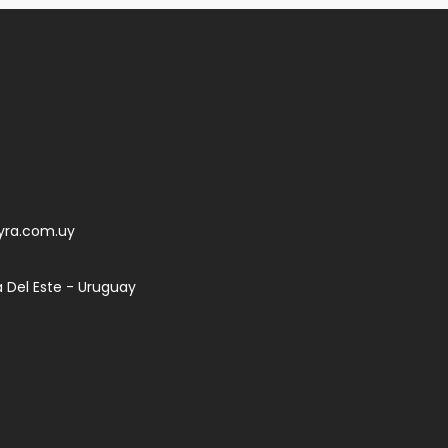
yra.com.uy
a Del Este - Uruguay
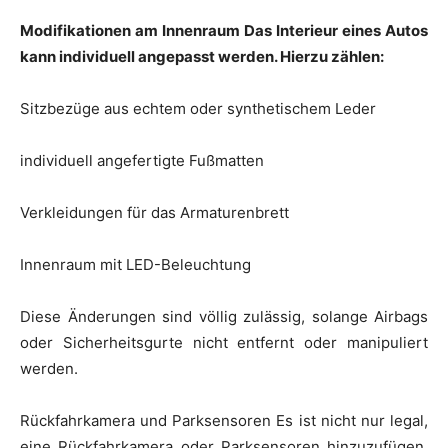
Modifikationen am Innenraum Das Interieur eines Autos
kann individuell angepasst werden. Hierzu zählen:
Sitzbezüge aus echtem oder synthetischem Leder
individuell angefertigte Fußmatten
Verkleidungen für das Armaturenbrett
Innenraum mit LED-Beleuchtung
Diese Änderungen sind völlig zulässig, solange Airbags
oder Sicherheitsgurte nicht entfernt oder manipuliert
werden.
Rückfahrkamera und Parksensoren Es ist nicht nur legal,
eine Rückfahrkamera oder Parksensoren hinzuzufügen,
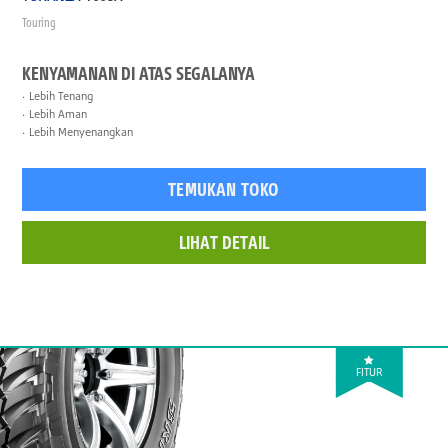
Touring
KENYAMANAN DI ATAS SEGALANYA
Lebih Tenang
Lebih Aman
Lebih Menyenangkan
TEMUKAN TOKO
LIHAT DETAIL
FITUR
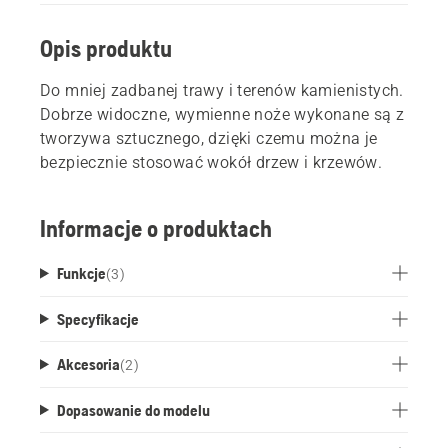
Opis produktu
Do mniej zadbanej trawy i terenów kamienistych.
Dobrze widoczne, wymienne noże wykonane są z
tworzywa sztucznego, dzięki czemu można je
bezpiecznie stosować wokół drzew i krzewów.
Informacje o produktach
Funkcje
(
3
)
Specyfikacje
Akcesoria
(
2
)
Dopasowanie do modelu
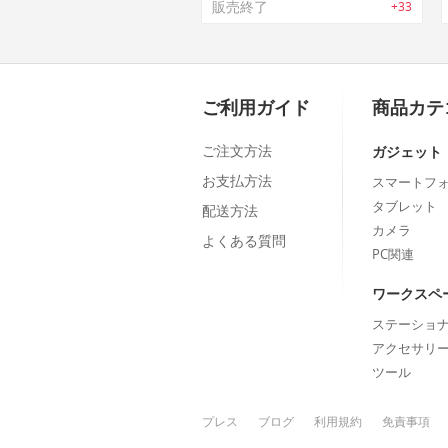
販売終了
+33
ご利用ガイド
商品カテ
ご注文方法
ガジェット
お支払方法
スマートフ
タブレット
配送方法
カメラ
よくある質問
PC関連
ワークスペ
ステーショ
アクセサリ
ツール
プレス
ブログ
利用規約
免責事項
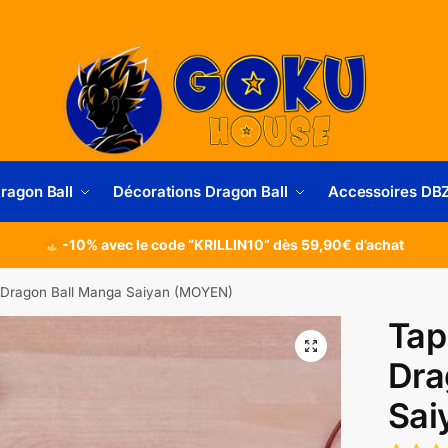
Dragon Ball
Décorations Dragon Ball
Accessoires DB
-10% avec le code “KRILLIN10” dès 59,90€ d’achat
s Dragon Ball Manga Saiyan (MOYEN)
Tap
Dra
Sai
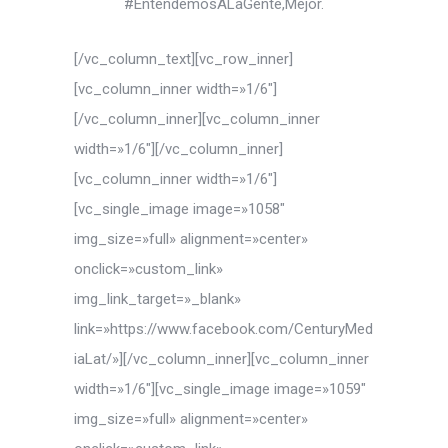
#EntendemosALaGente,Mejor.
[/vc_column_text][vc_row_inner]
[vc_column_inner width=»1/6″]
[/vc_column_inner][vc_column_inner
width=»1/6″][/vc_column_inner]
[vc_column_inner width=»1/6″]
[vc_single_image image=»1058″
img_size=»full» alignment=»center»
onclick=»custom_link»
img_link_target=»_blank»
link=»https://www.facebook.com/CenturyMed
iaLat/»][/vc_column_inner][vc_column_inner
width=»1/6″][vc_single_image image=»1059″
img_size=»full» alignment=»center»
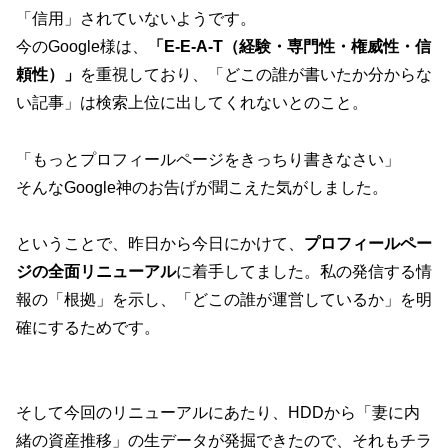
「信用」されていないようです。
今のGoogle様は、
「E-E-A-T（経験・専門性・権威性・信
頼性）」
を重視しており、「どこの誰が書いたか分からな
い記事」は検索上位に出してくれないとのこと。
「もっとプロフィールページをきっちり書きなさい」
そんなGoogle神のお告げが聞こえた気がしました。
ということで、昨日から今日にかけて、
プロフィールペー
ジの全面リニューアル
に着手してました。私の発信する情
報の「根拠」を示し、「どこの誰が運営しているか」を明
確にするためです。
そして今回のリニューアルにあたり、HDDから「妻に内
緒の資産推移」の生データが発掘できたので、それもチラ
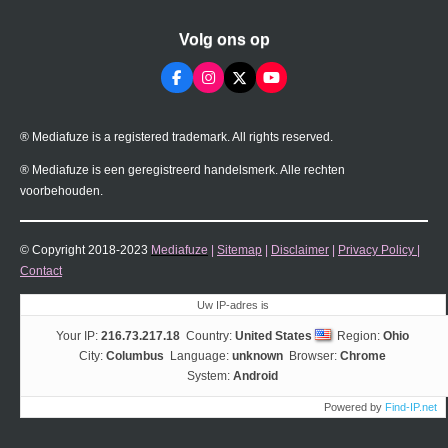
Volg ons op
F
I
X
Y
a
n
o
c
s
u
e
t
T
® Mediafuze is a registered trademark. All rights reserved.
b
a
u
o
g
b
o
r
e
® Mediafuze is een geregistreerd handelsmerk. Alle rechten
k
a
voorbehouden.
m
© Copyright 2018-2023
Mediafuze
|
Sitemap
|
Disclaimer
|
Privacy Policy
|
Contact
Uw IP-adres is
Your IP:
216.73.217.18
Country:
United States
Region:
Ohio
City:
Columbus
Language:
unknown
Browser:
Chrome
System:
Android
Powered by
Find-IP.net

────────────────────────────────────────

> **DIRECTIONS**: Among the records, find each line where the word "Parksensoren" occurs, and copy it.

> **WRITTEN ANSWER**:
Rückfahrkamera und Parksensoren Es ist nicht nur legal,
eine Rückfahrkamera oder Parksensoren hinzuzufügen,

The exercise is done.